Paulo Leminski tem notáveis diferenças, com relação a Maiakovski, por ele traduzido. Mas, na prática, cumpriu, ao menos parcialmente, uma premissa do grande poeta georgiano-russo-soviético: nunca alcançar a idade do bom senso. Nisso inclui-se uma espécie de tédio burguês presente em muitos lugares, como na sua cidade natal. Sobre Curitibas – no plural – ele, num exercício de mútua “autointerpretação”, disse: “Ser eu sei. Quem sabe,/ esta cidade me significa.”
Curitiba significa-o. Entre outras coisas, porque ele também dá sentido, senão à sua geografia, à sua “egografia”. Um exemplo é o enorme grafite com o seu rosto no centro. Outro é o festival na Pedreira Paulo Leminski, no seu 80º. aniversário de nascimento, em data quase cabalística: 24 de agosto deste 24.
A pedreira serve de imenso palco – tido como o maior do gênero na América Latina – ao mais cosmopolita dos poetas paranaenses. Nada melhor para alguém que construiu um personagem de si, em cena e performance.
É o Leminski universal unha-e-carne com o lirismo-libertação defendido por Manuel Bandeira que os de Curitiba e Oropa-França-e-Bahia podem encontrar. O Leminski homem-orquestra: músico, jornalista, crítico literário, publicitário etc. De muitas faces e vozes, difáceis e físseis, em todos os seus disfarces. Leminski trovador do trobar clus na proesia e trobar leu dos poemas-piadas e canções.
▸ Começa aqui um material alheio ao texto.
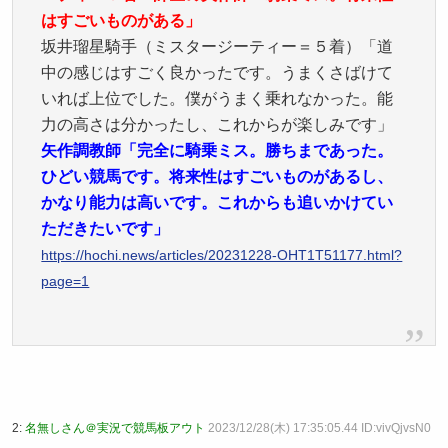
はすごいものがある」
坂井瑠星騎手（ミスタージーティー＝５着）「道
中の感じはすごく良かったです。うまくさばけて
いれば上位でした。僕がうまく乗れなかった。能
力の高さは分かったし、これからが楽しみです」
矢作調教師「完全に騎乗ミス。勝ちまであった。
ひどい競馬です。将来性はすごいものがあるし、
かなり能力は高いです。これからも追いかけてい
ただきたいです」
https://hochi.news/articles/20231228-OHT1T51177.html?
page=1
2:
名無しさん＠実況で競馬板アウト
2023/12/28(木) 17:35:05.44 ID:vivQjvsN0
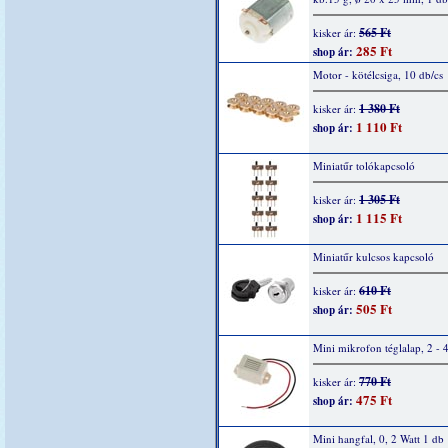
565 Ft
kisker ár:
285 Ft
shop ár:
Motor - kötélcsiga, 10 db/cs
1 380 Ft
kisker ár:
1 110 Ft
shop ár:
Miniatűr tolókapcsoló
1 305 Ft
kisker ár:
1 115 Ft
shop ár:
Miniatűr kulcsos kapcsoló
610 Ft
kisker ár:
505 Ft
shop ár:
Mini mikrofon téglalap, 2 - 
770 Ft
kisker ár:
475 Ft
shop ár:
Mini hangfal, 0, 2 Watt 1 db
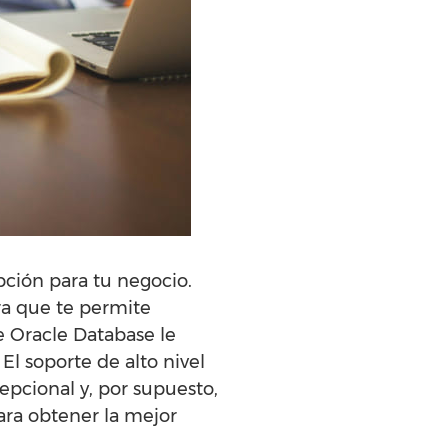
pción para tu negocio.
ra que te permite
e Oracle Database le
l soporte de alto nivel
epcional y, por supuesto,
ara obtener la mejor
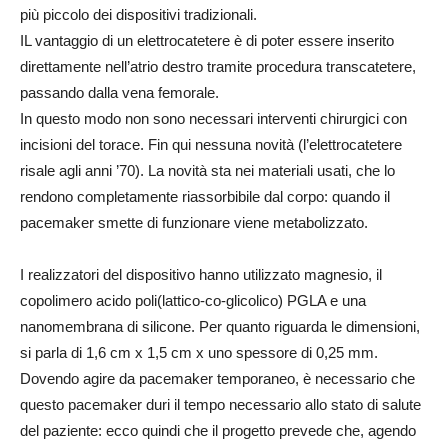
più piccolo dei dispositivi tradizionali.
IL vantaggio di un elettrocatetere è di poter essere inserito
direttamente nell’atrio destro tramite procedura transcatetere,
passando dalla vena femorale.
In questo modo non sono necessari interventi chirurgici con
incisioni del torace. Fin qui nessuna novità (l’elettrocatetere
risale agli anni ’70). La novità sta nei materiali usati, che lo
rendono completamente riassorbibile dal corpo: quando il
pacemaker smette di funzionare viene metabolizzato.
I realizzatori del dispositivo hanno utilizzato magnesio, il
copolimero acido poli(lattico-co-glicolico) PGLA e una
nanomembrana di silicone. Per quanto riguarda le dimensioni,
si parla di 1,6 cm x 1,5 cm x uno spessore di 0,25 mm.
Dovendo agire da pacemaker temporaneo, è necessario che
questo pacemaker duri il tempo necessario allo stato di salute
del paziente: ecco quindi che il progetto prevede che, agendo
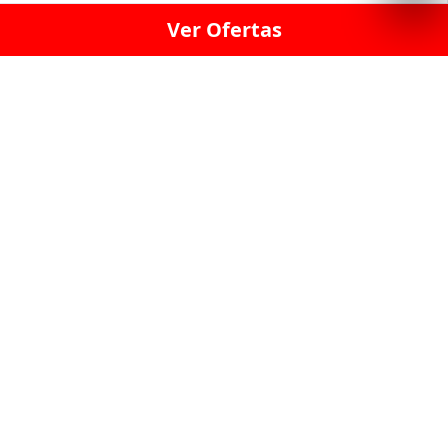
Ver Ofertas
LICORERÍA LINCE · LICORERÍA LA VICTORIA · LICORERÍA SAN ISIDRIO
· LICORERÍA LA MOLINA · LICORERÍA MIRAFLORES · LICORERÍA SAN
BORJA · LICORERÍA BARRANCO · LICORERÍA LIMA · LICORERÍA SURCO
· LICORERÍA SAN LUIS · LICORERÍA SAN JUAN DE LURIGANCHO ·
LICORERÍA CHORRILLOS · LICORERÍA ATE · LICORERÍA SAN MIGUEL ·
LICORERÍA SAN MARTIN DE PORRES · LICORERÍA PUEBLO LIBRE ·
LICORERÍA BREÑA · LICORERÍA MAGDALENA · LICORERÍA SURQUILLO
LAS LICORERIAS UNIDAS Y REUNIDAD EN UN
SOLO LUGAR
LOS MEJORES LICORES, MARCAS,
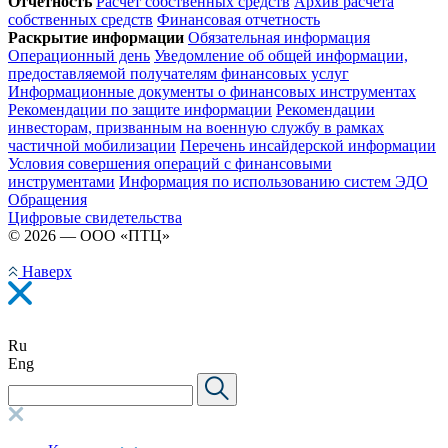
Отчетность
Расчет собственных средств
Архив расчета
собственных средств
Финансовая отчетность
Раскрытие информации
Обязательная информация
Операционный день
Уведомление об общей информации,
предоставляемой получателям финансовых услуг
Информационные документы о финансовых инструментах
Рекомендации по защите информации
Рекомендации
инвесторам, призванным на военную службу в рамках
частичной мобилизации
Перечень инсайдерской информации
Условия совершения операций с финансовыми
инструментами
Информация по использованию систем ЭДО
Обращения
Цифровые свидетельства
© 2026 — ООО «ПТЦ»
Наверх
Ru
Eng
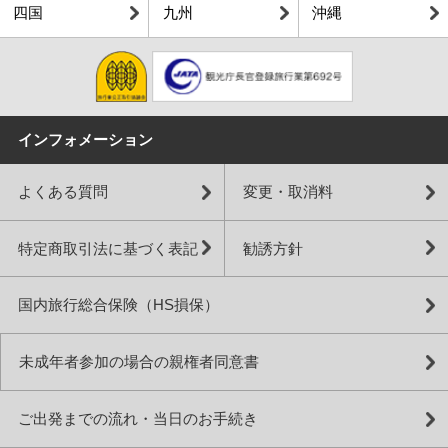
四国
九州
沖縄
インフォメーション
よくある質問
変更・取消料
特定商取引法に基づく表記
勧誘方針
国内旅行総合保険（HS損保）
未成年者参加の場合の親権者同意書
ご出発までの流れ・当日のお手続き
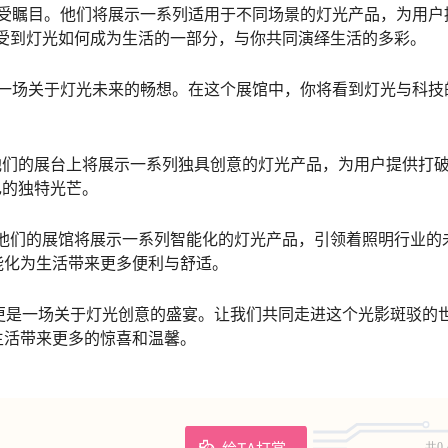
方案而备受瞩目。他们将展示一系列适用于不同场景的灯光产品，为用户
感受到灯光如何成为生活的一部分，与你共同演绎生活的多彩。
呈现一场关于灯光未来的畅想。在这个展馆中，你将看到灯光与科技
目。他们的展台上将展示一系列独具创意的灯光产品，为用户提供打
自己的独特光芒。
他们的展馆将展示一系列智能化的灯光产品，引领着照明行业的
能化为生活带来更多便利与舒适。
仅仅是一个口号，更是一场关于灯光创意的盛宴。让我们共同走进这个光影斑驳的
生活带来更多的惊喜和温馨。
共0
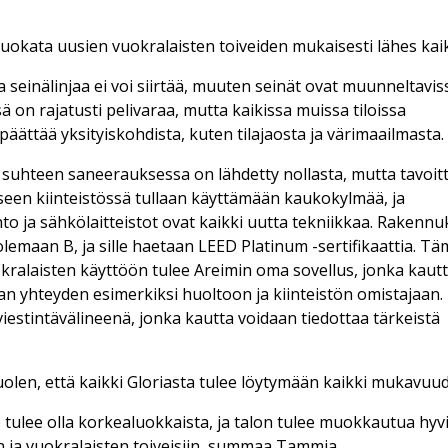
muokata uusien vuokralaisten toiveiden mukaisesti lähes kaik
seinälinjaa ei voi siirtää, muuten seinät ovat muunneltavis
sä on rajatusti pelivaraa, mutta kaikissa muissa tiloissa
päättää yksityiskohdista, kuten tilajaosta ja värimaailmasta.
uhteen saneerauksessa on lähdetty nollasta, mutta tavoit
seen kiinteistössä tullaan käyttämään kaukokylmää, ja
to ja sähkölaitteistot ovat kaikki uutta tekniikkaa. Rakenn
lemaan B, ja sille haetaan LEED Platinum -sertifikaattia. T
uokralaisten käyttöön tulee Areimin oma sovellus, jonka kaut
an yhteyden esimerkiksi huoltoon ja kiinteistön omistajaan.
viestintävälineenä, jonka kautta voidaan tiedottaa tärkeistä
olen, että kaikki Gloriasta tulee löytymään kaikki mukavuud
tulee olla korkealuokkaista, ja talon tulee muokkautua hyv
n ja vuokralaisten toiveisiin, summaa Tammia.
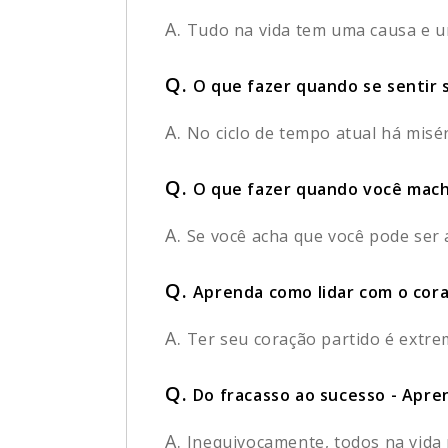
A.
Tudo na vida tem uma causa e um
Q.
O que fazer quando se sentir s
A.
No ciclo de tempo atual há misér
Q.
O que fazer quando você mach
A.
Se você acha que você pode ser 
Q.
Aprenda como lidar com o cora
A.
Ter seu coração partido é extre
Q.
Do fracasso ao sucesso - Apren
A.
Inequivocamente, todos na vida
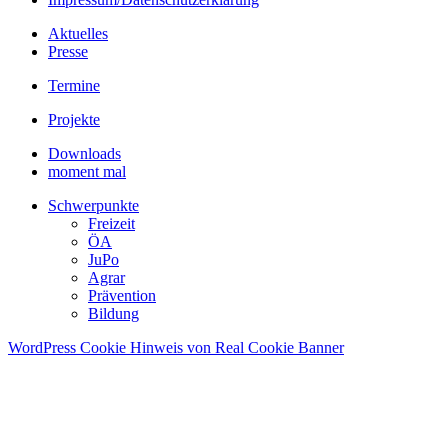
Aktuelles
Presse
Termine
Projekte
Downloads
moment mal
Schwerpunkte
Freizeit
ÖA
JuPo
Agrar
Prävention
Bildung
WordPress Cookie Hinweis von Real Cookie Banner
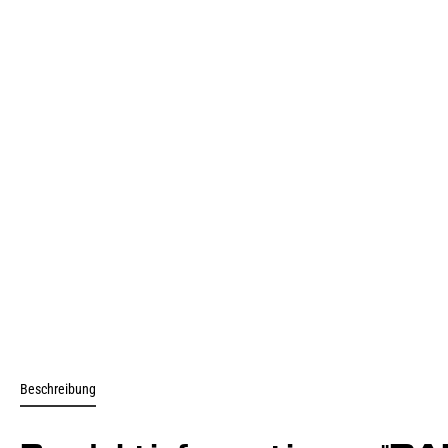
Beschreibung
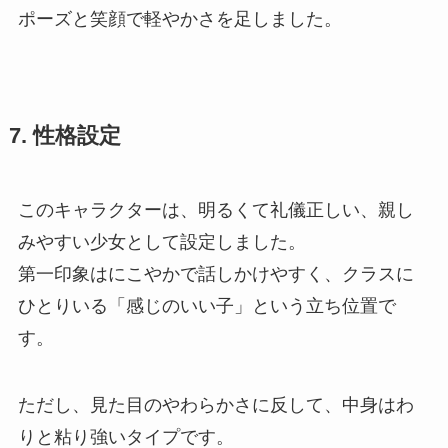
ポーズと笑顔で軽やかさを足しました。
7. 性格設定
このキャラクターは、明るくて礼儀正しい、親し
みやすい少女として設定しました。
第一印象はにこやかで話しかけやすく、クラスに
ひとりいる「感じのいい子」という立ち位置で
す。
ただし、見た目のやわらかさに反して、中身はわ
りと粘り強いタイプです。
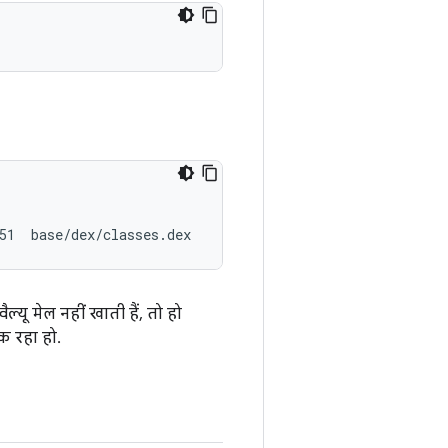
्यू मेल नहीं खाती हैं, तो हो
क रहा हो.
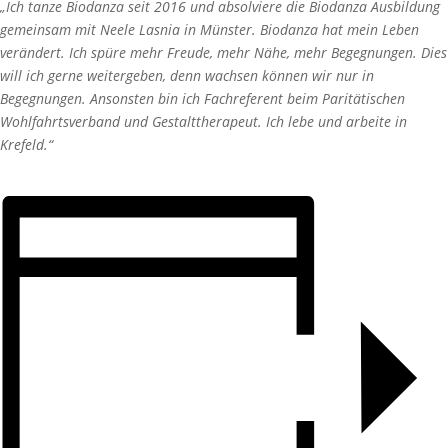
„Ich tanze Biodanza seit 2016 und absolviere die Biodanza Ausbildung
gemeinsam mit Neele Lasnia in Münster. Biodanza hat mein Leben
verändert. Ich spüre mehr Freude, mehr Nähe, mehr Begegnungen. Dies
will ich gerne weitergeben, denn wachsen können wir nur in
Begegnungen. Ansonsten bin ich Fachreferent beim Paritätischen
Wohlfahrtsverband und Gestalttherapeut. Ich lebe und arbeite in
Krefeld.“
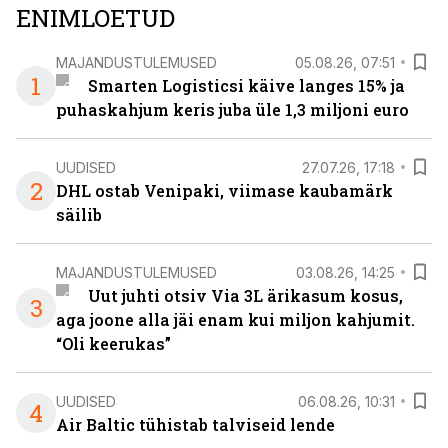
ENIMLOETUD
MAJANDUSTULEMUSED
05.08.26, 07:51
1
Smarten Logisticsi käive langes 15% ja
puhaskahjum keris juba üle 1,3 miljoni euro
UUDISED
27.07.26, 17:18
2
DHL ostab Venipaki, viimase kaubamärk
säilib
MAJANDUSTULEMUSED
03.08.26, 14:25
Uut juhti otsiv Via 3L ärikasum kosus,
3
aga joone alla jäi enam kui miljon kahjumit.
“Oli keerukas”
UUDISED
06.08.26, 10:31
4
Air Baltic tühistab talviseid lende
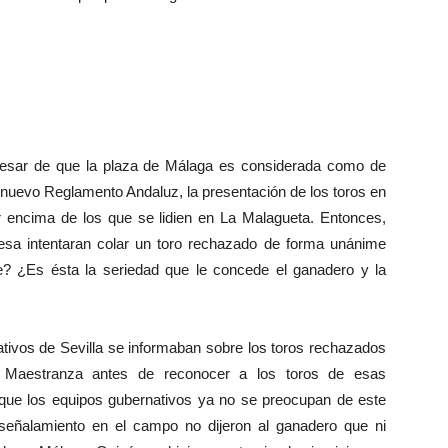
sar de que la plaza de Málaga es considerada como de
l nuevo Reglamento Andaluz, la presentación de los toros en
r encima de los que se lidien en La Malagueta. Entonces,
sa intentaran colar un toro rechazado de forma unánime
? ¿Es ésta la seriedad que le concede el ganadero y la
vos de Sevilla se informaban sobre los toros rechazados
a Maestranza antes de reconocer a los toros de esas
e que los equipos gubernativos ya no se preocupan de este
señalamiento en el campo no dijeron al ganadero que ni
O verso de Verlaine poderia servir de epígrafe ao Festival Paulo Leminski 80 Anos. Diz muito a presença de cantores e compositores tão afins ao seu espírito, como Estrela Leminski (sua filha), Zeca Baleiro, Arnaldo Antunes, Paulinho Boca de Cantor, Vitor Ramil, a Banda Blindagem e a Mais Bonita da Cidade. Do trovador moderno e urbano que foi, e provavelmente suplantou no gosto mais popularizado o escritor erudito, o tradutor, o escritor.
Além de idealizar, coordenar e apresentar o evento, Estrela apresenta um show em homenagem ao pai. Que marca uma outra celebração somada aos 80 anos: uma década do lançamento do disco-duplo dos dois: Leminskanções.
A esse álbum – uma autêntica antologia das melhores canções de Leminski – está associado o seu songbook. Há obras de sua autoria total, como “A você, amigo”, “Adão”, “Cigana”, ... e outras feitas com parceiros, como, entre outros, Guilherme Arantes, Zeca Baleiro, José Miguel Wisnik, Arnaldo Antunes, Itamar Assumpção, Paulinho Boca de Cantor e Moraes Moreira. Com esse último escreveu “Pernambuco meu”, um frevo-exaltação do Recife (“cidade velha e bonita assim já nem há”). O gosto pelo frevo pernambucano resultou noutra composição, “Frevo palhaço”, com Guilherme Arantes.
A admiração e o gosto pela cultura nortista – como a da Bahia e a de Pernambuco – vão de mãos dadas com a convicção de que ao sul do corpo e da sua alma, Leminski foi um homem do Sul de todos os planetas. Como, aliás, está na sua canção com esse título reproduzida no seu songbook:
“Eu venho de um país chamado sul
Tem bicho namorando atrás da capoeira
O vento varre a mata
A serra e a cachoeira
E eu fico a matutar
Se existe ou não existe este lugar
Dizem que o sonho
É o pensamento sem realidade
Eu não consigo essa razão
Sonhar pra mim é de verdade”
O sonho de verdade – a verdade do sonho, pois há um traumarbeit (trabalho dos sonhos), segundo Freud. Isso exprime talvez todo o Leminski, um homo ludens. Como disse Huizinga, em seu livro clássico sobre os jogos, a poesia, “nascida na esfera do jogo, permanece nela como em sua casa”.